The seasons are changing – weather is chilling, moods are shifting. It’s a time of transition, something that those of us that live in regions that experience four seasons go through four times each year, but each time still feels new and fresh. Sometimes excitement for cozy blankets and books, sometimes with sadness to lose the heat of summer. Likely a bit of both.
For me this change of season is a time to rededicate myself to my yoga practice. People are sometimes surprised to learn that my practice ebbs and flows. This is hard to admit. I know that I should, and need, to be practicing yoga daily, but like all other human beings living in our high paced, overworked, distraction filled modern times, I too have difficulty at times practicing as much as I should. Recently this has become more apparent to me via workshops and meditation.
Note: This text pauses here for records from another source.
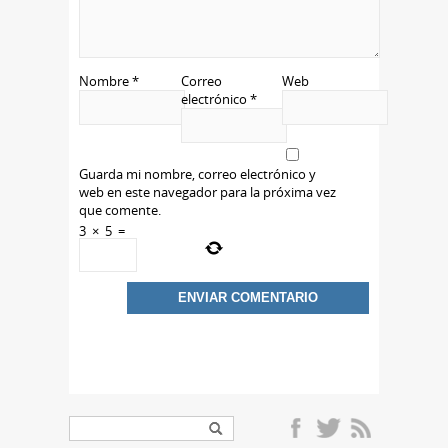
Nombre
*
Correo
Web
electrónico
*
Guarda mi nombre, correo electrónico y
web en este navegador para la próxima vez
que comente.
3
×
5
=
As a yoga teacher I have been trying my humble best to give my students as much of my knowledge and genuine self as I can. I spend a lot of time studying articles and books about sequencing and anatomy, but what gets pushed aside for the book work and for balancing my time with my family, my full-time job, and teaching gigs, is my practice.
I have never totally lost my practice, it just gets smaller and smaller to where I am sustaining my flexibility and strength but am not evolving it. With this public post and inspiration from the falling leaves, I recommit to setting my alarm, abiding by it, and rolling out my mat. Making a habit stick takes time, 21 to 60 days at least, so I am hopeful that by the time winter rolls around that I will have made personal progress.
The primary goal not being to “land” or “master” certain poses nor to improve my Instagram feed – although if being totally honest, both of those things are benefits of a constant practice, sad as it is we live in a social media world; the primary goal is to have personal discipline and to learn my body more in-depth. By doing these two things I will improve my personal practice and my teaching abilities.
With the weather cooling down and the hygge setting in, I am ready to fall for my yoga practice again. To fall in love and to fall out of inversions. To heat up with vinyasa and to cool down with restorative. To be the forever student that I so love to be, not just a bookworm, but a student of the mat.